Goshiki (五色町, Goshiki-chō) was a town in the Tsuna District, Hyōgo Prefecture, Japan, located on the central-western coast of Awaji Island, facing the Seto Inland Sea, in the Kansai region of southern Honshu. In February 2006, it was merged into the city of Sumoto.

==Geography and location==
Goshiki was a town in the Tsuna District, Hyōgo Prefecture, Japan. Located on the central-western coast of Awaji Island, facing the Seto Inland Sea, in the Kansai region of southern Honshu. On 11 February 2006, Goshiki was merged into the expanded city of Sumoto. Goshiki covered the western third of Sumoto and consists of five village: Tsushi and Torikai on the coast and Aihara, Hiroishi, and Sakai inland. For tourists, Goshiki is notable for its beaches and coastal campgrounds.

==Transport==
Goshiki's public transportation was relatively limited, particularly outside the coastal village of Tsushi. Tsushi enjoyed direct highway bus connections to and from Kobe, providing a convenient link to the mainland. However, these buses bypassed Goshiki's inland villages, which were instead connected by three infrequent local bus routes. The Tsushi Route linked Sumoto with Aihara and Tsushi, occasionally continuing to Torikai and Minato in neighboring Minamiawaji. The Torikai Route connected Sakai and Torikai with Sumoto and Minato, while the Hiroishi Route served Hiroishi and Aihara with a connection to Tsuna further north. Reaching more remote sites such as the Shirasu Castle Ruins often required a combination of bus travel and hiking.

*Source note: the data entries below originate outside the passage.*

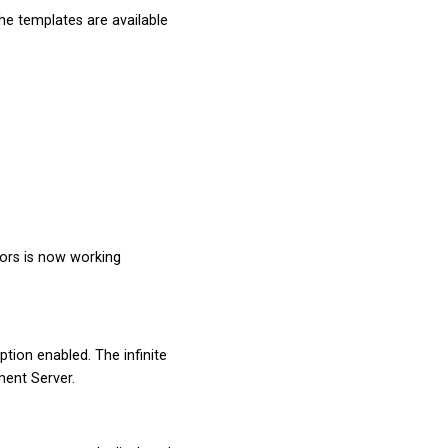
The templates are available
sors is now working
ption enabled. The infinite
ment Server.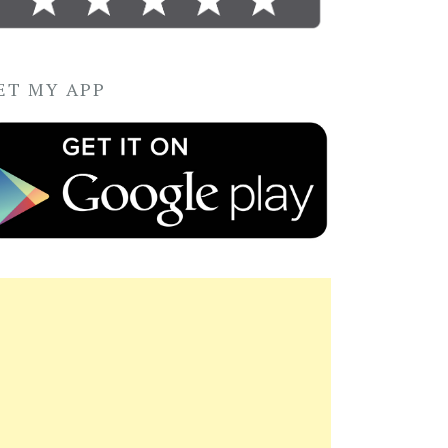
ET MY APP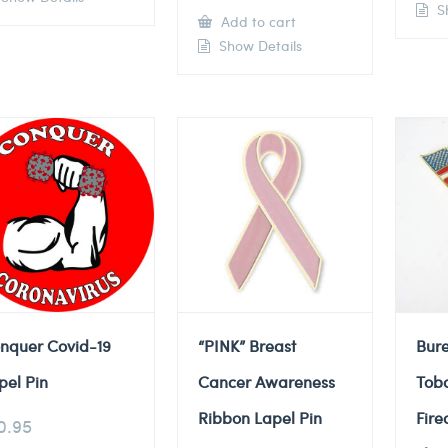
Sh
Add to cart
Show Details
nquer Covid-19
“PINK” Breast
Bure
pel Pin
Cancer Awareness
Tob
Ribbon Lapel Pin
Fire
0.95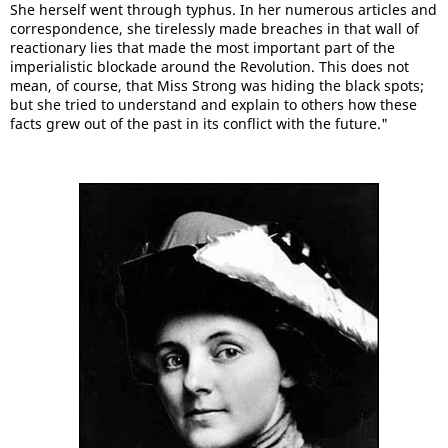
She herself went through typhus. In her numerous articles and
correspondence, she tirelessly made breaches in that wall of
reactionary lies that made the most important part of the
imperialistic blockade around the Revolution. This does not
mean, of course, that Miss Strong was hiding the black spots;
but she tried to understand and explain to others how these
facts grew out of the past in its conflict with the future."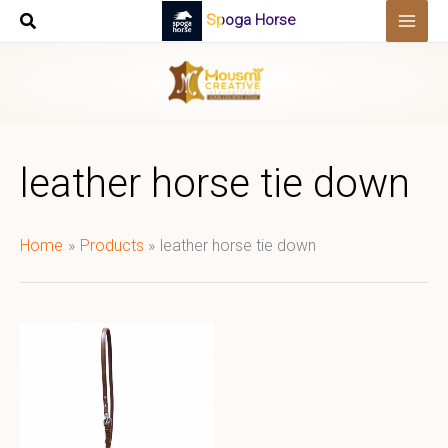
Skip
Spoga Horse
to
content
leather horse tie down
Home
Products
leather horse tie down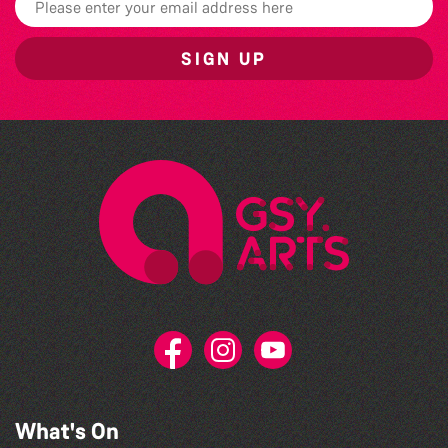
SIGN UP
What's On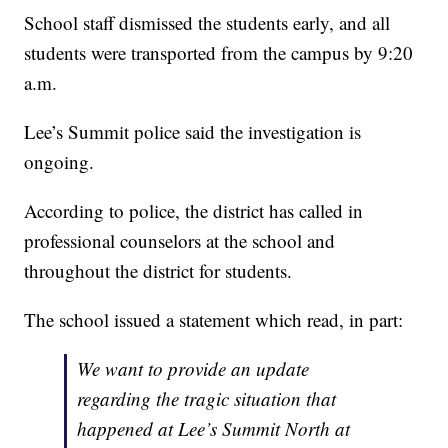
School staff dismissed the students early, and all
students were transported from the campus by 9:20
a.m.
Lee’s Summit police said the investigation is
ongoing.
According to police, the district has called in
professional counselors at the school and
throughout the district for students.
The school issued a statement which read, in part:
We want to provide an update
regarding the tragic situation that
happened at Lee’s Summit North at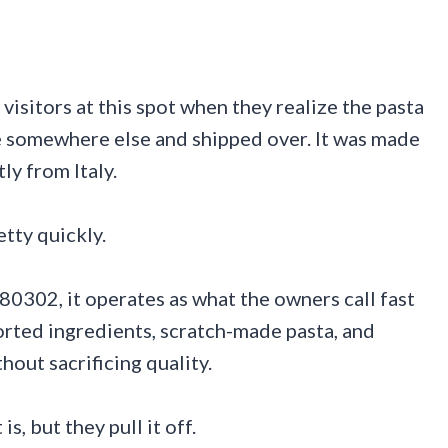
visitors at this spot when they realize the pasta
e somewhere else and shipped over. It was made
ly from Italy.
tty quickly.
0302, it operates as what the owners call fast
ported ingredients, scratch-made pasta, and
hout sacrificing quality.
is, but they pull it off.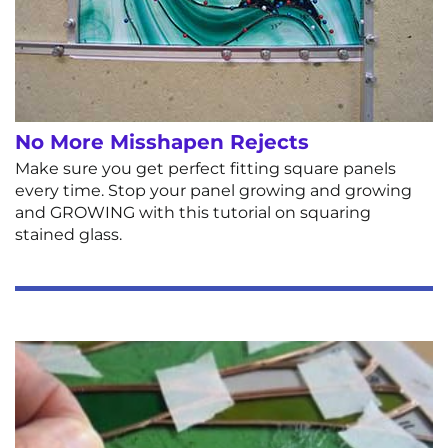
No More Misshapen Rejects
Make sure you get perfect fitting square panels
every time. Stop your panel growing and growing
and GROWING with this tutorial on squaring
stained glass.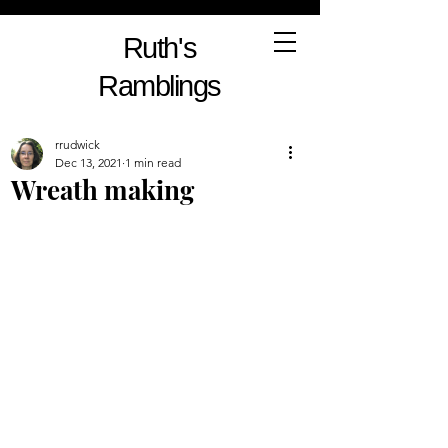
Ruth's
Ramblings
rrudwick
Dec 13, 2021
1 min read
Wreath making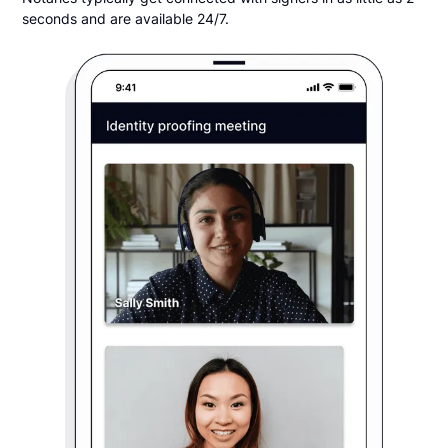
seconds and are available 24/7.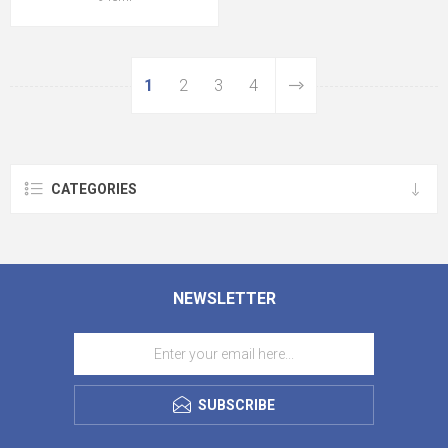
1
2
3
4
CATEGORIES
NEWSLETTER
SUBSCRIBE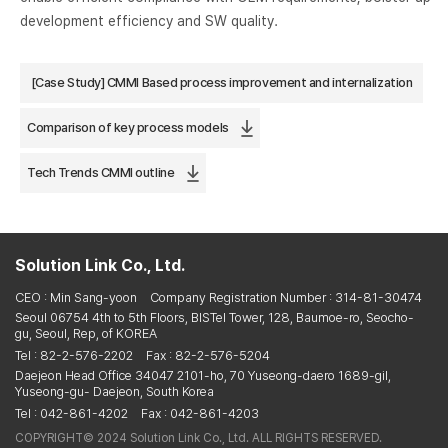
development efficiency and SW quality.
[Case Study] CMMI Based process improvement and internalization
Comparison of key process models
Tech Trends CMMI outline
Solution Link Co., Ltd.
CEO : Min Sang-yoon
Company Registration Number : 314-81-30474
Seoul 06754 4th to 5th Floors, BISTel Tower, 128, Baumoe-ro, Seocho-
gu, Seoul, Rep, of KOREA
Tel : 82-2-576-2202
Fax : 82-2-576-5204
Daejeon Head Office 34047 2101-ho, 70 Yuseong-daero 1689-gil,
Yuseong-gu- Daejeon, South Korea
Tel : 042-861-4202
Fax : 042-861-4203
COPYRIGHT© 2024 Solution Link Co., Ltd. ALL RIGHTS RESERVED.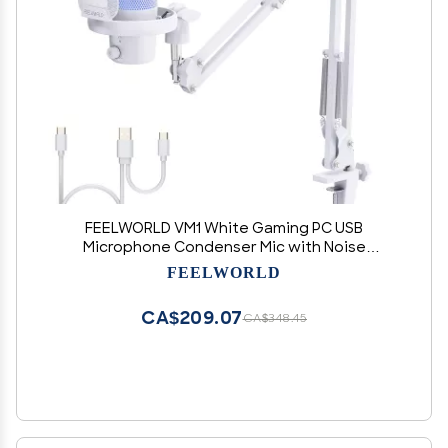
FEELWORLD VM1 White Gaming PC USB
Microphone Condenser Mic with Noise
Cancellation Mute RGB Light, Computer
FEELWORLD
Accessories Gifts for Gamer YouTube Twitch
Podcast Streaming Recording Online Chat PS4
CA$209.07
CA$348.45
PS5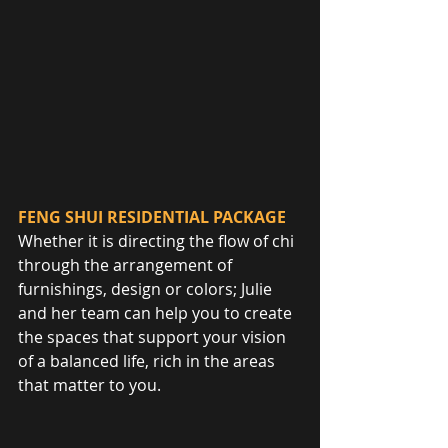
FENG SHUI RESIDENTIAL PACKAGE
Whether it is directing the flow of chi 
through the arrangement of 
furnishings, design or colors; Julie 
and her team can help you to create 
the spaces that support your vision 
of a balanced life, rich in the areas 
that matter to you.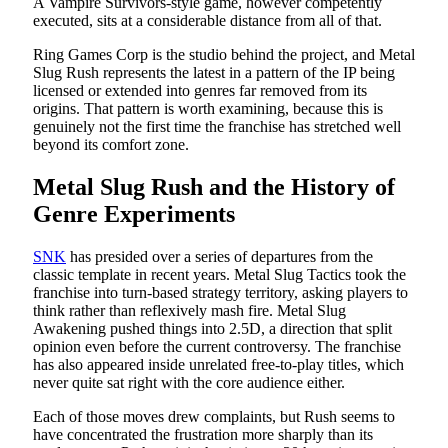
A Vampire Survivors-style game, however competently
executed, sits at a considerable distance from all of that.
Ring Games Corp is the studio behind the project, and Metal
Slug Rush represents the latest in a pattern of the IP being
licensed or extended into genres far removed from its
origins. That pattern is worth examining, because this is
genuinely not the first time the franchise has stretched well
beyond its comfort zone.
Metal Slug Rush and the History of
Genre Experiments
SNK
has presided over a series of departures from the
classic template in recent years. Metal Slug Tactics took the
franchise into turn-based strategy territory, asking players to
think rather than reflexively mash fire. Metal Slug
Awakening pushed things into 2.5D, a direction that split
opinion even before the current controversy. The franchise
has also appeared inside unrelated free-to-play titles, which
never quite sat right with the core audience either.
Each of those moves drew complaints, but Rush seems to
have concentrated the frustration more sharply than its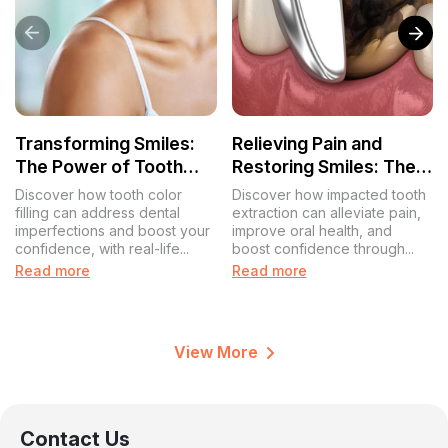
Transforming Smiles:
Relieving Pain and
The Power of Tooth
Restoring Smiles: The
Color Filling for a
Impacted Tooth
Discover how tooth color
Discover how impacted tooth
Confident You
Extraction Experience
filling can address dental
extraction can alleviate pain,
imperfections and boost your
improve oral health, and
confidence, with real-life...
boost confidence through...
Read more
Read more
View More
Contact Us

The town's road network played a more significant role in local transport. Two main north–south routes passed through Goshiki: Route 31, which ran along the coast and was relatively flat, and Route 66, which traversed the hillier inland areas between Tsuna and Minamiawaji. East-west travel was supported by Routes 46 and 472, which linked Tsushi and Torikai with Sumoto, although these roads could be narrow and winding. Despite its rural setting, Goshiki was considered a favorable location for budget-conscious travelers and cyclists exploring Awaji Island.

==Demographics==
As of the 2020 Japanese census conducted by the Statistics Bureau of Japan, Goshiki had a population of 8,602 people, divided into 4,115 males and 4,487 females.

==International relations==
Goshiki became a sister city with Van Wert, United States in February 1996. The two cities remained sister cities also after Goshiki merger into Sumoto in 2006. Five years later, Goshiki became a sister city with Kronstadt, Russia in July 2001.